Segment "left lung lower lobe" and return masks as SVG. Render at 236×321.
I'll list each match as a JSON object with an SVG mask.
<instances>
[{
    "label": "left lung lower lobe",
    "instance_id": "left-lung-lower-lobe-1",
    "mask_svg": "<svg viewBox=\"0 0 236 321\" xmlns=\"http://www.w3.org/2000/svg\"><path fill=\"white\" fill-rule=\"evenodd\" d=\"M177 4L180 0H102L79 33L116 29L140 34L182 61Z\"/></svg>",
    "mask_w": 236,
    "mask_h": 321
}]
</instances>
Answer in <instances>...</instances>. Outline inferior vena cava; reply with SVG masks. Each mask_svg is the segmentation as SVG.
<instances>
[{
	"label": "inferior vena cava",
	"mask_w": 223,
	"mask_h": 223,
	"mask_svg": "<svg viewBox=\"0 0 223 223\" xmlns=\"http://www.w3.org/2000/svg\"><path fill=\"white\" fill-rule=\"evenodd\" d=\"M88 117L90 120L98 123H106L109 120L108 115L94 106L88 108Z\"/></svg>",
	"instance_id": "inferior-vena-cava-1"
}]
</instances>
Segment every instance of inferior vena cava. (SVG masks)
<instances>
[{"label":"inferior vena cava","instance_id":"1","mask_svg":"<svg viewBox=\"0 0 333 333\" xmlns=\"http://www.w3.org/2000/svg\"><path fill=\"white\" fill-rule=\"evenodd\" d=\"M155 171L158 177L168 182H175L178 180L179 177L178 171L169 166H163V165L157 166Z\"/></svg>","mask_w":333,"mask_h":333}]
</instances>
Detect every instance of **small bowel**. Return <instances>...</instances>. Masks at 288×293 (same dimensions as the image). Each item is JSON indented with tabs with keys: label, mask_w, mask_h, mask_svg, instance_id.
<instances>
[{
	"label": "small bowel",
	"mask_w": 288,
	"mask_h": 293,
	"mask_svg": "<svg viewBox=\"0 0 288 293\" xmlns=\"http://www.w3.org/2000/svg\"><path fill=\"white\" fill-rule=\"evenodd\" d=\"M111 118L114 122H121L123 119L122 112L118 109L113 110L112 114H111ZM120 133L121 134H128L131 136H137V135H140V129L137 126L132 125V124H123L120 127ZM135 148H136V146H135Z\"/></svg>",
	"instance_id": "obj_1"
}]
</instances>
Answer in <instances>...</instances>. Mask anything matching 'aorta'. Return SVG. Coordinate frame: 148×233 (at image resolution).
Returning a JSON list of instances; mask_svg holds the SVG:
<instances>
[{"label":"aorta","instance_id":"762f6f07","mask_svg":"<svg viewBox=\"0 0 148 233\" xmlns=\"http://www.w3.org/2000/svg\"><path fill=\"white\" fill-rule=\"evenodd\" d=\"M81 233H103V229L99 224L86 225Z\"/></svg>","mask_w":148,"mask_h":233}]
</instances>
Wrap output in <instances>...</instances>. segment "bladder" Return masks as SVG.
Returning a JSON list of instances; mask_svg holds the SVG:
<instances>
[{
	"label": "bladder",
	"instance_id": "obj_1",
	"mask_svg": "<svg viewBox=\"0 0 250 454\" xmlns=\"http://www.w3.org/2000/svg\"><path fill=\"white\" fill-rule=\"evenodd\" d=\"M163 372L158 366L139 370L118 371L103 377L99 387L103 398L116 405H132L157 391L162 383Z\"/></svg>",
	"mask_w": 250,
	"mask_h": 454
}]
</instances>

-----

▶ [What to work on]:
Your answer must consist of every line above, reproduced exactly.

▶ [Response to this task]:
Segment "left lung lower lobe" and return masks as SVG. Render at 236×321.
I'll list each match as a JSON object with an SVG mask.
<instances>
[{
    "label": "left lung lower lobe",
    "instance_id": "left-lung-lower-lobe-1",
    "mask_svg": "<svg viewBox=\"0 0 236 321\" xmlns=\"http://www.w3.org/2000/svg\"><path fill=\"white\" fill-rule=\"evenodd\" d=\"M177 4L180 0H102L79 33L116 29L140 34L182 61Z\"/></svg>",
    "mask_w": 236,
    "mask_h": 321
}]
</instances>
Answer in <instances>...</instances>. Outline inferior vena cava; reply with SVG masks. Each mask_svg is the segmentation as SVG.
<instances>
[{
	"label": "inferior vena cava",
	"mask_w": 223,
	"mask_h": 223,
	"mask_svg": "<svg viewBox=\"0 0 223 223\" xmlns=\"http://www.w3.org/2000/svg\"><path fill=\"white\" fill-rule=\"evenodd\" d=\"M88 117L90 120L98 123H106L109 120L108 115L94 106L88 108Z\"/></svg>",
	"instance_id": "inferior-vena-cava-1"
}]
</instances>
Segment every instance of inferior vena cava. (SVG masks)
<instances>
[{"label":"inferior vena cava","instance_id":"1","mask_svg":"<svg viewBox=\"0 0 333 333\" xmlns=\"http://www.w3.org/2000/svg\"><path fill=\"white\" fill-rule=\"evenodd\" d=\"M155 171L158 177L168 182H175L178 180L179 177L178 171L169 166H163V165L157 166Z\"/></svg>","mask_w":333,"mask_h":333}]
</instances>
Detect every instance of **small bowel**. Return <instances>...</instances>. Masks at 288×293 (same dimensions as the image). Each item is JSON indented with tabs with keys: label, mask_w, mask_h, mask_svg, instance_id.
<instances>
[{
	"label": "small bowel",
	"mask_w": 288,
	"mask_h": 293,
	"mask_svg": "<svg viewBox=\"0 0 288 293\" xmlns=\"http://www.w3.org/2000/svg\"><path fill=\"white\" fill-rule=\"evenodd\" d=\"M111 118L114 122H121L123 119L122 112L118 109L113 110L112 114H111ZM120 133L121 134H128L131 136H137V135H140V129L137 126L132 125V124H123L120 127ZM135 148H136V146H135Z\"/></svg>",
	"instance_id": "obj_1"
}]
</instances>
Answer in <instances>...</instances>. Mask anything matching 'aorta'. Return SVG. Coordinate frame: 148×233 (at image resolution).
Returning a JSON list of instances; mask_svg holds the SVG:
<instances>
[{"label":"aorta","instance_id":"762f6f07","mask_svg":"<svg viewBox=\"0 0 148 233\" xmlns=\"http://www.w3.org/2000/svg\"><path fill=\"white\" fill-rule=\"evenodd\" d=\"M81 233H103V229L99 224L86 225Z\"/></svg>","mask_w":148,"mask_h":233}]
</instances>
Wrap output in <instances>...</instances>. segment "bladder" Return masks as SVG.
Returning a JSON list of instances; mask_svg holds the SVG:
<instances>
[{
	"label": "bladder",
	"instance_id": "obj_1",
	"mask_svg": "<svg viewBox=\"0 0 250 454\" xmlns=\"http://www.w3.org/2000/svg\"><path fill=\"white\" fill-rule=\"evenodd\" d=\"M163 372L158 366L139 370L118 371L103 377L99 387L103 398L116 405H132L157 391L162 383Z\"/></svg>",
	"mask_w": 250,
	"mask_h": 454
}]
</instances>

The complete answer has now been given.